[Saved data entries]
*** Block opens ***
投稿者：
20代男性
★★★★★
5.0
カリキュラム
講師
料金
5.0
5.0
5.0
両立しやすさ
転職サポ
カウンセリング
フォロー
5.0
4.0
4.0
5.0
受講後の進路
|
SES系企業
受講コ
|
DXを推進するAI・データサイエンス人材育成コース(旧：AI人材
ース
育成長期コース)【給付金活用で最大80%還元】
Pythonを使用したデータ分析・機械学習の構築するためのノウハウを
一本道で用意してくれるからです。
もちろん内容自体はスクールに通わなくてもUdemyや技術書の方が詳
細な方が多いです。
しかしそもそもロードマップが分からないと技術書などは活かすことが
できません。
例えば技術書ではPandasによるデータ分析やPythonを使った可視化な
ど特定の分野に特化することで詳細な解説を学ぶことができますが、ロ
*** Block closes ***
_Your objective_.
What this exercise asks for is an exact copy of all the records.

_Problem solution_.
投稿者：
20代男性
★★★★★
5.0
カリキュラム
講師
料金
5.0
5.0
5.0
両立しやすさ
転職サポ
カウンセリング
フォロー
5.0
4.0
4.0
5.0
受講後の進路
|
SES系企業
受講コ
|
DXを推進するAI・データサイエンス人材育成コース(旧：AI人材
ース
育成長期コース)【給付金活用で最大80%還元】
Pythonを使用したデータ分析・機械学習の構築するためのノウハウを
一本道で用意してくれるからです。
もちろん内容自体はスクールに通わなくてもUdemyや技術書の方が詳
細な方が多いです。
しかしそもそもロードマップが分からないと技術書などは活かすことが
できません。
例えば技術書ではPandasによるデータ分析やPythonを使った可視化な
ど特定の分野に特化することで詳細な解説を学ぶことができますが、ロ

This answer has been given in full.